Security Considerations

Preventing userspace from killing the kernel would definitely be a security improvement.

Not crashing the kernel might leave us in a weird state, which could enable some sort of attack.

Test Plan

Unit tests using a real kernel+vat+device.

[warner]

My branch currently has the following state:

Liveslots prohibits vat user code from sending Promises in the arguments of a
D() call: this throws a local error.

The vat-to-kernel syscall translator also prohibits vats (including
liveslots) from including promises in the argments of a syscall.callNow,
which should never happen because of the liveslots guard. If that guard let
them through, the translator's error would mark the vat for termination, but
would not panic the kernel. The vat would see the D() call throw an
exception, its delivery would complete, the crankBuffer state changes from
that delivery would be discarded, then the vat would be terminated.

The kernel-to-device delivery translator prohibits devices from receiving
promises. If these are not caught by the earlier translator, this would cause
a kernel panic, as well as marking the calling vat for termination (which
isn't entirely coherent in a panic).

Vat user code could send a foreign device node in a D() call (tell device-1
about something from device-2), which would pass liveslots and the
vat-to-kernel syscall translator, but would be rejected by the
kernel-to-device translator. This will panic the kernel.

Vat user code can send objects to devices without problems.

The device-to-kernel syscall translator prohibits devices from exporting
objects (i.e. return a new o+NN reference from an invocation, or include one
in a sendOnly) or Promises. This will cause the device's sendOnly() call to
throw an error, but will not panic the kernel. If the device does not catch
this error, it will propagate up to the external caller (for inputs), or
signal the calling vat with a catchable error (for syscall.callNow).
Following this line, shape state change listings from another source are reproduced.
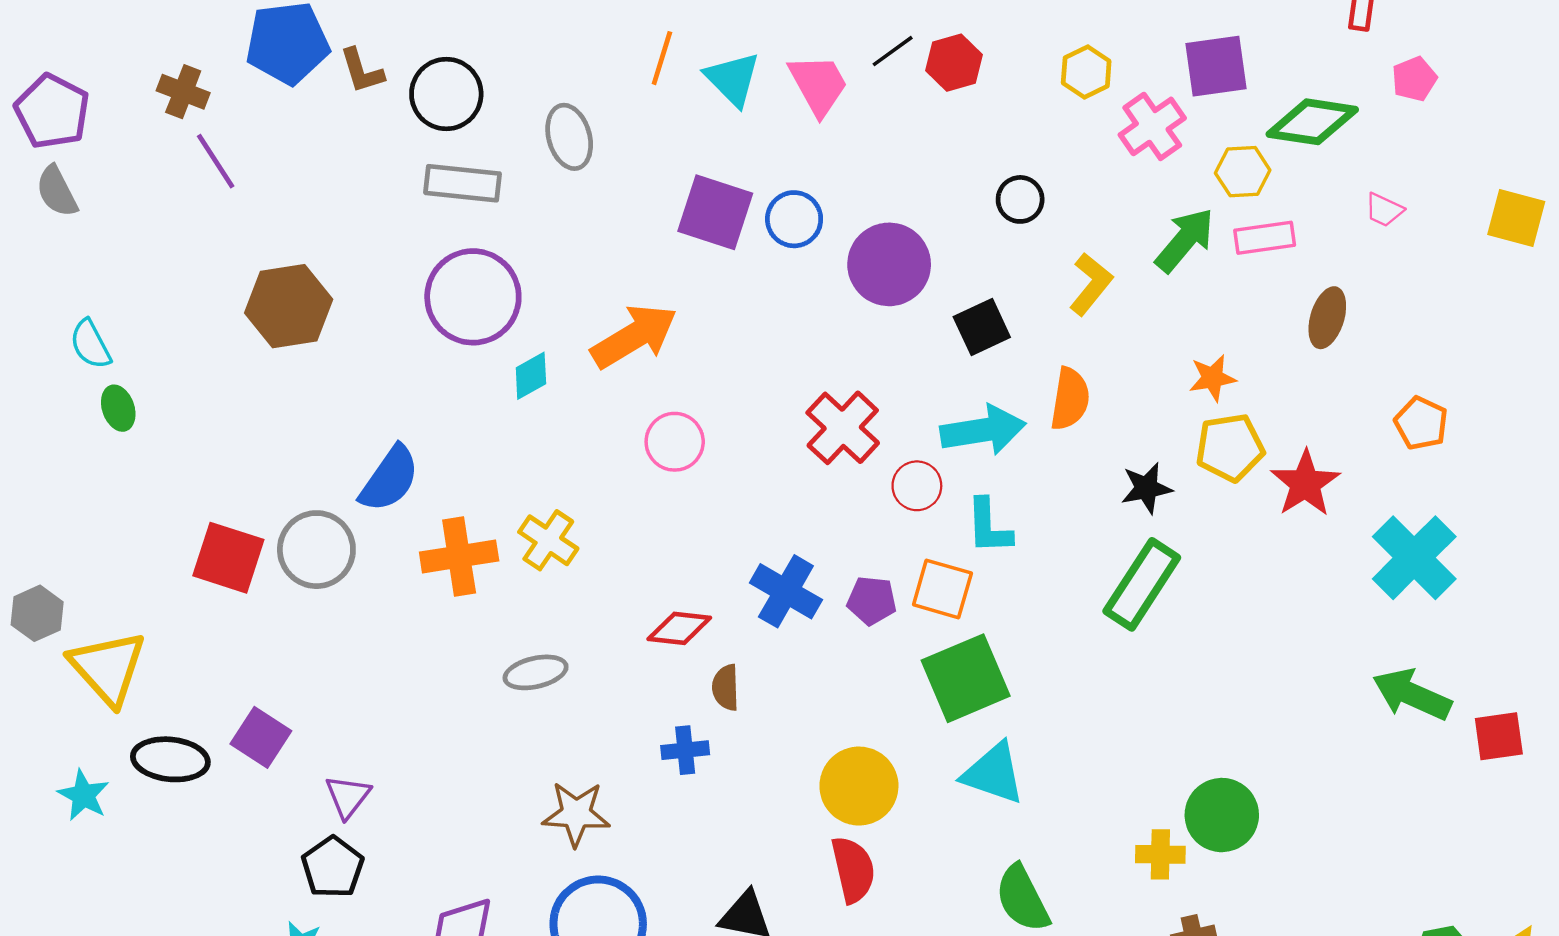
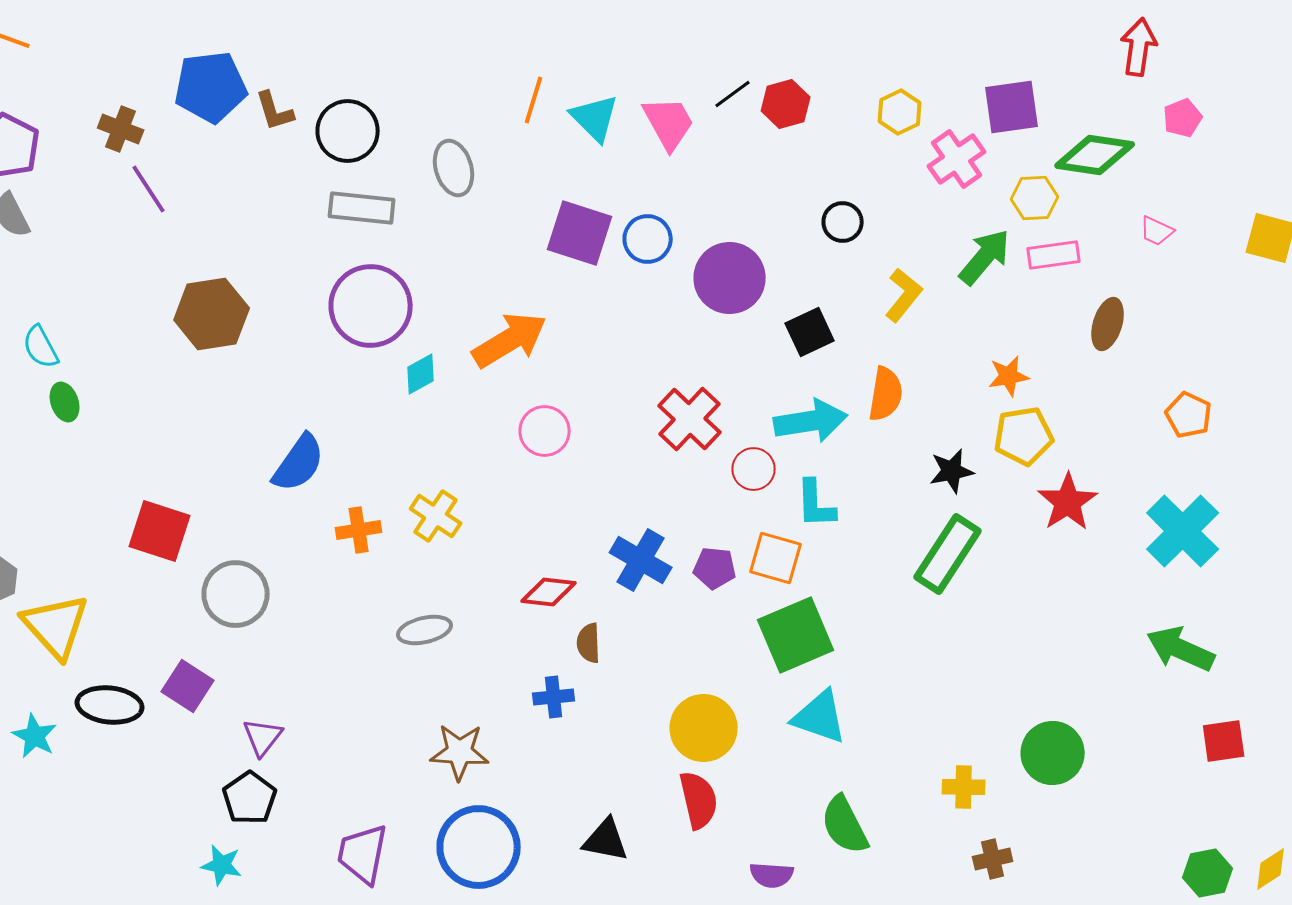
red star: (1305, 483) -> (1068, 502), moved
gray circle: (316, 550) -> (236, 594), moved
orange cross: (459, 557) -> (359, 530), size x0.7
red square: (1499, 736) -> (1224, 741), moved
green circle: (1222, 815) -> (1053, 753), moved

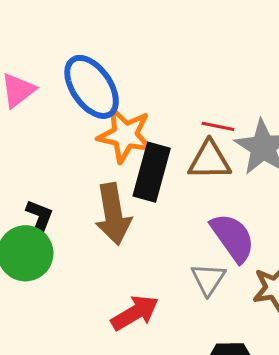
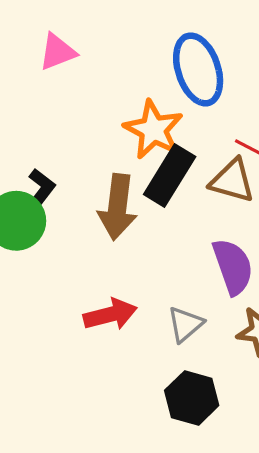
blue ellipse: (92, 87) -> (198, 69), moved
gray triangle: (208, 279) -> (185, 324), moved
but I need to handle the foreign-device-node case, at the very least, because it would still allow any vat possessing a device node to crash the kernel.

[warner]

Ok I think that PR should not give userspace any way to panic the kernel via a device node. There are several places where errors might be thrown:

• liveslots prohibits user code from including a promise in the D() arguments, resulting in a local error
• the vat-to-kernel outbound translator prohibits promises in syscall.callNow arguments, resulting in a vat-fatal translation error (vatTranslator.js translateCallNow, caught+handled by kernel.js vatSyscallHandler)
• the kernel-to-device inbound translator allows all forms of slots (objects, promises, device-nodes), although it doesn't do the full GC protocol, just enough to keep inbound objects pinned (forever)
• deviceSlots (for non-raw devices) rejects inbound promises and foreign device nodes, throwing an error which is reported to the calling vat (no kernel panic, not vat-fatal)
• any error thrown during the device invocation is reported to the calling vat (no kernel panic, not vat-fatal)
• deviceSlots translates all new outbound remotables as device nodes, so don't return a Promise or things will get weird
• the device-to-kernel outbound translator rejects new objects and promises, and this would cause a kernel panic, deviceSlots won't ever emit those. A raw device could, though.
• the kernel-to-vat inbound translator should accept everything

In general, errors throw in the translators cause a kernel panic, while errors thrown in deviceSlots or the device itself will be reported to the calling vat without panic.